- **Stored data entries**:
┄┄┄┄┄┄

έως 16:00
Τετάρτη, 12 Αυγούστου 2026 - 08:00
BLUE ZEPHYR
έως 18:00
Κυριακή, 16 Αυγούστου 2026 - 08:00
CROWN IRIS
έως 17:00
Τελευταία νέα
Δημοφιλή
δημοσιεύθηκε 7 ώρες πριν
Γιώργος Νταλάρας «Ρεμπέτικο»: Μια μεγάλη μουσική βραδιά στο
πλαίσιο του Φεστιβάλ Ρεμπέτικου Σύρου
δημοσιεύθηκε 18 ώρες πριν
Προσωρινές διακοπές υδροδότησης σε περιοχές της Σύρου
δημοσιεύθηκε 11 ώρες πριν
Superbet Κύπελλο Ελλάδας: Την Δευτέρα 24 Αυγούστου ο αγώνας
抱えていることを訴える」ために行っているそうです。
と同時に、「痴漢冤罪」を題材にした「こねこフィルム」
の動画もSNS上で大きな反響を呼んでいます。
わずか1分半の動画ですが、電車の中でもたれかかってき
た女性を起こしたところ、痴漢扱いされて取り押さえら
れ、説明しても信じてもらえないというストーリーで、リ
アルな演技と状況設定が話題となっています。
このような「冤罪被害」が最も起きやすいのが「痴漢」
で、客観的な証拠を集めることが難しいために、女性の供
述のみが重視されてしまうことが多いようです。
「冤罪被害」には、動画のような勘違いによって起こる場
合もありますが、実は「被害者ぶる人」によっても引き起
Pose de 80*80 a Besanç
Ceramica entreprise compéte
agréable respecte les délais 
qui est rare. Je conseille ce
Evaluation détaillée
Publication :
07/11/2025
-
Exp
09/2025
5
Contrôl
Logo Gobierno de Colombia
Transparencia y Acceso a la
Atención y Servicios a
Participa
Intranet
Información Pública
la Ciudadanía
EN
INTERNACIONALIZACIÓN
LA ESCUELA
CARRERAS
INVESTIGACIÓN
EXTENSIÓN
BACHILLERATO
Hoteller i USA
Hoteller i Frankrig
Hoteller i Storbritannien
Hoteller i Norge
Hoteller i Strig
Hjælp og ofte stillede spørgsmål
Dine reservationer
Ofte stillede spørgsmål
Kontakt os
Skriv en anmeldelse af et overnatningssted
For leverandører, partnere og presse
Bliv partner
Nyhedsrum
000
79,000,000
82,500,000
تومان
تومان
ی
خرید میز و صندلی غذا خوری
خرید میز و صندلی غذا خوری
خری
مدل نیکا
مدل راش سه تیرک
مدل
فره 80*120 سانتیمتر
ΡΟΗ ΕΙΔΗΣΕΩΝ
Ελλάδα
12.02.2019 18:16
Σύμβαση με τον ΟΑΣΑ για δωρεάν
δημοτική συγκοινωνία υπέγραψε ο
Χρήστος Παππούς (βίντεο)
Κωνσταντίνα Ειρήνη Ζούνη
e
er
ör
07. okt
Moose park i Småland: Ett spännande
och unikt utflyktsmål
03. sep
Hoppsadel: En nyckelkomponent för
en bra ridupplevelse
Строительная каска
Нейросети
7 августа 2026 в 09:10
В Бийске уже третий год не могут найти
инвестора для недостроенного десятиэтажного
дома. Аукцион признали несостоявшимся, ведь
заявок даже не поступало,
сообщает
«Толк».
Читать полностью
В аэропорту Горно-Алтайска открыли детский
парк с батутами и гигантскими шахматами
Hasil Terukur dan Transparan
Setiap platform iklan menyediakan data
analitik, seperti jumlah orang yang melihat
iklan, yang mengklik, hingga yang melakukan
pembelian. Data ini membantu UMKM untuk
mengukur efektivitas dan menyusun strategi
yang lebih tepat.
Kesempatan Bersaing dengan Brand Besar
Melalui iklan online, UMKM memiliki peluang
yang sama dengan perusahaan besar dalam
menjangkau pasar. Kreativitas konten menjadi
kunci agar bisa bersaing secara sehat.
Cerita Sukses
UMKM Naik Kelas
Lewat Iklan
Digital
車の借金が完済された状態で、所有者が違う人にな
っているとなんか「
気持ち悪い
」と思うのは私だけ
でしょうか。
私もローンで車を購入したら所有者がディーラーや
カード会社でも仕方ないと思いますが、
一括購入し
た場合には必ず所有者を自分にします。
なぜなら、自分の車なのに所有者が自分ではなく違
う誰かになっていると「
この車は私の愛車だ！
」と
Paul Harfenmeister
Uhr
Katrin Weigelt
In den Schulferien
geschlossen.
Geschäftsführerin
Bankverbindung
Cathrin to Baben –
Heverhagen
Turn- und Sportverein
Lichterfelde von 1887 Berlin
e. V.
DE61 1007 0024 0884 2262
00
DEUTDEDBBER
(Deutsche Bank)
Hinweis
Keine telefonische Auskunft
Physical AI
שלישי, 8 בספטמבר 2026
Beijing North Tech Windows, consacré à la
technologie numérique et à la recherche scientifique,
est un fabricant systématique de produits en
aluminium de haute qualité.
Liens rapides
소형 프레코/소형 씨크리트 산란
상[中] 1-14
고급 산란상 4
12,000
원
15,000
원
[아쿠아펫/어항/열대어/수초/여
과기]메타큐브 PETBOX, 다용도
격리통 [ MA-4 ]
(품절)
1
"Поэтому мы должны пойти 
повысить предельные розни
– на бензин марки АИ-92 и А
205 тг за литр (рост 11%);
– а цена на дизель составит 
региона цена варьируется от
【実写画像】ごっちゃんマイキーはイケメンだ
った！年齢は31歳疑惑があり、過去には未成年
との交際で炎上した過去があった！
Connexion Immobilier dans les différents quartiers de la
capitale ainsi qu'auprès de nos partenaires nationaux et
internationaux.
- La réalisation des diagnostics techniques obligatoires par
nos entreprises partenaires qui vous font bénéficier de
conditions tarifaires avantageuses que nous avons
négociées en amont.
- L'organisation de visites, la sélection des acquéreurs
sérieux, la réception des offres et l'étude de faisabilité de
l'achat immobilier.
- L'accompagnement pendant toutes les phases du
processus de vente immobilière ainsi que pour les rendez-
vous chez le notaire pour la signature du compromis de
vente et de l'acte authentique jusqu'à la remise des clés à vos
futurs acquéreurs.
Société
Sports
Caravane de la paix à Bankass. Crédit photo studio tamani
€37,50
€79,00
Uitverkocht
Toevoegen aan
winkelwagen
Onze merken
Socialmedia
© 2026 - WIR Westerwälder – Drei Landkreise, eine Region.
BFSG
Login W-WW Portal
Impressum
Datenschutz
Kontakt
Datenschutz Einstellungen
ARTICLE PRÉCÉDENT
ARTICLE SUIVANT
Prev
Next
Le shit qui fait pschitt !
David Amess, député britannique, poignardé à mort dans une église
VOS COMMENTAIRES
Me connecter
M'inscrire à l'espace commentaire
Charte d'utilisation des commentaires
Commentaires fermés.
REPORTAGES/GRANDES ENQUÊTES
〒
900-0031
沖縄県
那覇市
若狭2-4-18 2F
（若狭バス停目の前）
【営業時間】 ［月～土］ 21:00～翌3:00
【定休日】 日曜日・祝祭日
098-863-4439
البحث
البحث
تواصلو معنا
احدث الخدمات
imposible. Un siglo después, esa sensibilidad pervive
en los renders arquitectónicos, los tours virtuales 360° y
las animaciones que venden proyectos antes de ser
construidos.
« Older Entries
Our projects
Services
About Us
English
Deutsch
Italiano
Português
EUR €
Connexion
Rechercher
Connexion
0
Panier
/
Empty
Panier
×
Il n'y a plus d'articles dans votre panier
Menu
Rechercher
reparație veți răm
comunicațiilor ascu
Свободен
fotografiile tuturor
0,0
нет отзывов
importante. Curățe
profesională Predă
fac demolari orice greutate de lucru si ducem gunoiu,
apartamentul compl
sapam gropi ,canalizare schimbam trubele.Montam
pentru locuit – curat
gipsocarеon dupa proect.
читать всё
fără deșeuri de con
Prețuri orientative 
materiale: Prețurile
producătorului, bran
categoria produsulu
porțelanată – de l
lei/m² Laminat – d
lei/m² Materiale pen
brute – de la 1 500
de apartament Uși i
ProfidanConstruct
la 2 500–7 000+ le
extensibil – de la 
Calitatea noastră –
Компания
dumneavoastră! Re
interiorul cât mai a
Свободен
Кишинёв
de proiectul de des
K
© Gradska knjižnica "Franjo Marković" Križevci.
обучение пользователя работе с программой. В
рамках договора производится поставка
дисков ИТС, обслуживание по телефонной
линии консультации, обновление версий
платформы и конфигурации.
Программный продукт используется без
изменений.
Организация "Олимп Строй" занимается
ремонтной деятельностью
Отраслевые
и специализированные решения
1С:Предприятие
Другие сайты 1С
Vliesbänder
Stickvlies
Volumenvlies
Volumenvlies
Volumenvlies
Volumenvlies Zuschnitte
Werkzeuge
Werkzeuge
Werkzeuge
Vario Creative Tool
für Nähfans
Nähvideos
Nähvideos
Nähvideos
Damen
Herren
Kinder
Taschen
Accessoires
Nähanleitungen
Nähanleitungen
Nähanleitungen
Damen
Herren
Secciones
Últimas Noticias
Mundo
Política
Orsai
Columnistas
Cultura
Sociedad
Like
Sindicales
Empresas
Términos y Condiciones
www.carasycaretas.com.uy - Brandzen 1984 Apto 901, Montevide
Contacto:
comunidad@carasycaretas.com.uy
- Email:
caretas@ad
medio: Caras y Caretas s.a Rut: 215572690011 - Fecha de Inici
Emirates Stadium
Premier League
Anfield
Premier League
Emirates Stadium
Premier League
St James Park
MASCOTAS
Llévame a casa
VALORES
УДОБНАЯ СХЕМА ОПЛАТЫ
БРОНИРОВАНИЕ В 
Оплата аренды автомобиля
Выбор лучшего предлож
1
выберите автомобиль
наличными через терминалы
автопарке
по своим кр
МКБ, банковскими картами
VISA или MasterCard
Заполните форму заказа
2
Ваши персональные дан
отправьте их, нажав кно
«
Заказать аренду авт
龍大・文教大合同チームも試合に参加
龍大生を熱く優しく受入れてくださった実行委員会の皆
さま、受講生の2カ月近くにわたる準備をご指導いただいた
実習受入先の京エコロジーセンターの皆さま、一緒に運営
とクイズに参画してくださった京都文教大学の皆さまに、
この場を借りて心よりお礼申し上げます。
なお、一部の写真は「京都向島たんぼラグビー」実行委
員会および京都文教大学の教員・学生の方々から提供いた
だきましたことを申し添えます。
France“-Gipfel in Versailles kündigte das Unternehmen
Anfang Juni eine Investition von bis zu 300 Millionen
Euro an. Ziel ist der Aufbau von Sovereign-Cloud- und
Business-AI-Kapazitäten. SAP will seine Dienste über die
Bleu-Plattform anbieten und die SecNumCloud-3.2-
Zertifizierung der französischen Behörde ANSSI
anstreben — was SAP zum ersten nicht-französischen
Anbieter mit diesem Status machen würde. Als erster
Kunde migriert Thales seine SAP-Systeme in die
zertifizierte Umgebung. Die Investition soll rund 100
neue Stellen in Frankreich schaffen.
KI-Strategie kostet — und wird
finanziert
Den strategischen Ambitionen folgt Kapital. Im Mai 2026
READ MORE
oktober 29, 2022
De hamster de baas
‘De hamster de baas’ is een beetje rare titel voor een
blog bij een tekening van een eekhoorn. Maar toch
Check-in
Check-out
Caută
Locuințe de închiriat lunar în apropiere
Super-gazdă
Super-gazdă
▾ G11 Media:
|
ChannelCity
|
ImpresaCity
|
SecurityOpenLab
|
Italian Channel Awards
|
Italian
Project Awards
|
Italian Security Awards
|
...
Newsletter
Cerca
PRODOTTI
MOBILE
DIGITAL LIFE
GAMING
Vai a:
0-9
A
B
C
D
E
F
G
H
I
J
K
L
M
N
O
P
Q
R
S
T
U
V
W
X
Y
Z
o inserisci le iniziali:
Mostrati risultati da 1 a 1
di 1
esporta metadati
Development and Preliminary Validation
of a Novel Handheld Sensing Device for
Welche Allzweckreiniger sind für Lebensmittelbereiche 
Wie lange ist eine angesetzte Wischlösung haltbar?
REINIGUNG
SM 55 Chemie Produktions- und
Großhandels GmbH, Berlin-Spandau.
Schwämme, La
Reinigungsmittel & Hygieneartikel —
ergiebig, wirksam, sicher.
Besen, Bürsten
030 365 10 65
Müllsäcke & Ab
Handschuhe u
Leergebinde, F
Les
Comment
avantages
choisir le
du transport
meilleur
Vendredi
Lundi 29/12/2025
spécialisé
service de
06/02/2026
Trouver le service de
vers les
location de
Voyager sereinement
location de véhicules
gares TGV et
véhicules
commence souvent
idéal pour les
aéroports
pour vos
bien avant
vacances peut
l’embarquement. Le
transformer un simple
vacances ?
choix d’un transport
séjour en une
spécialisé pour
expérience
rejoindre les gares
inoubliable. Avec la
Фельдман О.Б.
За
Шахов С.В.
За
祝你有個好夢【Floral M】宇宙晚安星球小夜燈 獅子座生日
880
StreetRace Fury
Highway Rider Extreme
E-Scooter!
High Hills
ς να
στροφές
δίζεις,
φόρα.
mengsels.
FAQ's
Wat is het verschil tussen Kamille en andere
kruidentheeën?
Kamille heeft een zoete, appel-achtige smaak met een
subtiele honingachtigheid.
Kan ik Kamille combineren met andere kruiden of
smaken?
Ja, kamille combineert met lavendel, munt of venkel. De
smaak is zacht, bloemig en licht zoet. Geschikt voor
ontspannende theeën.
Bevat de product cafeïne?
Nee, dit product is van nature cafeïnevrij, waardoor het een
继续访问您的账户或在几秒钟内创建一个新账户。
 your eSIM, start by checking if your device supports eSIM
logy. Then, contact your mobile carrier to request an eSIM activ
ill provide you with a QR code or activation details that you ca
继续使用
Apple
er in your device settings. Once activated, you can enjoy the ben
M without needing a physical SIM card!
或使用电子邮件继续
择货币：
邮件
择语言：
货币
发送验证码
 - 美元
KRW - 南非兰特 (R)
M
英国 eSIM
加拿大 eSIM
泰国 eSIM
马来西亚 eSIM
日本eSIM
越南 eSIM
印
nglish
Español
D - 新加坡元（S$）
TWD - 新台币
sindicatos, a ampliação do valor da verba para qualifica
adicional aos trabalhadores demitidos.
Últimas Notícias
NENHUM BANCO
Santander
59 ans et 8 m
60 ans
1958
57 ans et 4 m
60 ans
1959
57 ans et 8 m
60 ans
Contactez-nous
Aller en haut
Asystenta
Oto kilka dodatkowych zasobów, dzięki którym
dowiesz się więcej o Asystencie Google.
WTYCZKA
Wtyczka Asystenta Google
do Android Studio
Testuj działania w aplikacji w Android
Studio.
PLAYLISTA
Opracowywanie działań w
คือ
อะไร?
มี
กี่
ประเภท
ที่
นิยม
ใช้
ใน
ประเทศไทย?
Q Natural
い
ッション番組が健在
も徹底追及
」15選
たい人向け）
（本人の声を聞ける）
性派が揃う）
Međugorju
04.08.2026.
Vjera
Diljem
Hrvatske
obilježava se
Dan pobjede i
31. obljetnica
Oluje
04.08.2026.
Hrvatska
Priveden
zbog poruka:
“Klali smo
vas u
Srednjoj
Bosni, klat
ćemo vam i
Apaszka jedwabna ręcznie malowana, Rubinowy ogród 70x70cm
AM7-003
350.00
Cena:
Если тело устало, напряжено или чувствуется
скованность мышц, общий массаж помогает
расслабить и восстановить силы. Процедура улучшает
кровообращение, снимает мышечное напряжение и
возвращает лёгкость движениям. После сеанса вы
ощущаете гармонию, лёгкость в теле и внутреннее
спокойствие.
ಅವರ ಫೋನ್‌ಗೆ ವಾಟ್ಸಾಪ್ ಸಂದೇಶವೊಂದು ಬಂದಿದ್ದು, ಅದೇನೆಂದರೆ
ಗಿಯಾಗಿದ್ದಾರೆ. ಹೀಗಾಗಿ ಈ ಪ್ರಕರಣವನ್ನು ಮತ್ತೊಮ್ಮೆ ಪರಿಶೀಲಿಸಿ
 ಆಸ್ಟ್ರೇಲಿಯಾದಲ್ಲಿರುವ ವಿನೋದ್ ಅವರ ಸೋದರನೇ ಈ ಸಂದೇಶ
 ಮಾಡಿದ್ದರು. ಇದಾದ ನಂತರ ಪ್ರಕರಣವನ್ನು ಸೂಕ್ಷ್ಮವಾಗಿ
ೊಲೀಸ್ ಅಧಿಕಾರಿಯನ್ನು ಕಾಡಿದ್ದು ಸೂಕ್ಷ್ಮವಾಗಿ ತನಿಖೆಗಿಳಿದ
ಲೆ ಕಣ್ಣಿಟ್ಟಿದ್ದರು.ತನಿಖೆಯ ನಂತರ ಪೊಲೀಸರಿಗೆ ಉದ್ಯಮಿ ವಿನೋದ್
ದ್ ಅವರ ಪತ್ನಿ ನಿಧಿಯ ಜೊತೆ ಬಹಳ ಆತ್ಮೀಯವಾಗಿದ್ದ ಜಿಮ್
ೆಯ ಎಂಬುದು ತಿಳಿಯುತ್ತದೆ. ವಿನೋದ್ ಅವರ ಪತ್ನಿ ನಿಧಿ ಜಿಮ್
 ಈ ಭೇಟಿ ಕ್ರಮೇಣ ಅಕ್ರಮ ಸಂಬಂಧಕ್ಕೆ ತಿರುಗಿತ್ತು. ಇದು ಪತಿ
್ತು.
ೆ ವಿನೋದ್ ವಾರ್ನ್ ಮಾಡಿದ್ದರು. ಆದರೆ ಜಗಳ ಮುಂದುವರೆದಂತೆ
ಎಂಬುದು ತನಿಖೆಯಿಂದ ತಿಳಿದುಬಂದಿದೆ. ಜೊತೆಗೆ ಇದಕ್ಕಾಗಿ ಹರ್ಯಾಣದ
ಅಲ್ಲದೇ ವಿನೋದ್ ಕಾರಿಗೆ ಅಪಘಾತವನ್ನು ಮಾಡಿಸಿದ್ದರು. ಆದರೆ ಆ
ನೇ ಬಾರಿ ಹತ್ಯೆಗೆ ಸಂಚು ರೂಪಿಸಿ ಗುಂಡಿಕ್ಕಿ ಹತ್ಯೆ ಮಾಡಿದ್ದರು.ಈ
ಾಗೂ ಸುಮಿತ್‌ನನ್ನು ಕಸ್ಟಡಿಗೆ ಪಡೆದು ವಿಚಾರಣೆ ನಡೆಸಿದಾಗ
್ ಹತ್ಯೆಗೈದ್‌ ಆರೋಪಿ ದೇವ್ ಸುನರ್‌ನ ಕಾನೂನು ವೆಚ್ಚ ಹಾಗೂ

┄┄┄┄┄┄

Leave out every line above except those from the line with "Cathrin to Baben –" up to and including the line with "Me connecter", and copy those exactly.

Cathrin to Baben –
Heverhagen
Turn- und Sportverein
Lichterfelde von 1887 Berlin
e. V.
DE61 1007 0024 0884 2262
00
DEUTDEDBBER
(Deutsche Bank)
Hinweis
Keine telefonische Auskunft
Physical AI
שלישי, 8 בספטמבר 2026
Beijing North Tech Windows, consacré à la
technologie numérique et à la recherche scientifique,
est un fabricant systématique de produits en
aluminium de haute qualité.
Liens rapides
소형 프레코/소형 씨크리트 산란
상[中] 1-14
고급 산란상 4
12,000
원
15,000
원
[아쿠아펫/어항/열대어/수초/여
과기]메타큐브 PETBOX, 다용도
격리통 [ MA-4 ]
(품절)
1
"Поэтому мы должны пойти 
повысить предельные розни
– на бензин марки АИ-92 и А
205 тг за литр (рост 11%);
– а цена на дизель составит 
региона цена варьируется от
【実写画像】ごっちゃんマイキーはイケメンだ
った！年齢は31歳疑惑があり、過去には未成年
との交際で炎上した過去があった！
Connexion Immobilier dans les différents quartiers de la
capitale ainsi qu'auprès de nos partenaires nationaux et
internationaux.
- La réalisation des diagnostics techniques obligatoires par
nos entreprises partenaires qui vous font bénéficier de
conditions tarifaires avantageuses que nous avons
négociées en amont.
- L'organisation de visites, la sélection des acquéreurs
sérieux, la réception des offres et l'étude de faisabilité de
l'achat immobilier.
- L'accompagnement pendant toutes les phases du
processus de vente immobilière ainsi que pour les rendez-
vous chez le notaire pour la signature du compromis de
vente et de l'acte authentique jusqu'à la remise des clés à vos
futurs acquéreurs.
Société
Sports
Caravane de la paix à Bankass. Crédit photo studio tamani
€37,50
€79,00
Uitverkocht
Toevoegen aan
winkelwagen
Onze merken
Socialmedia
© 2026 - WIR Westerwälder – Drei Landkreise, eine Region.
BFSG
Login W-WW Portal
Impressum
Datenschutz
Kontakt
Datenschutz Einstellungen
ARTICLE PRÉCÉDENT
ARTICLE SUIVANT
Prev
Next
Le shit qui fait pschitt !
David Amess, député britannique, poignardé à mort dans une église
VOS COMMENTAIRES
Me connecter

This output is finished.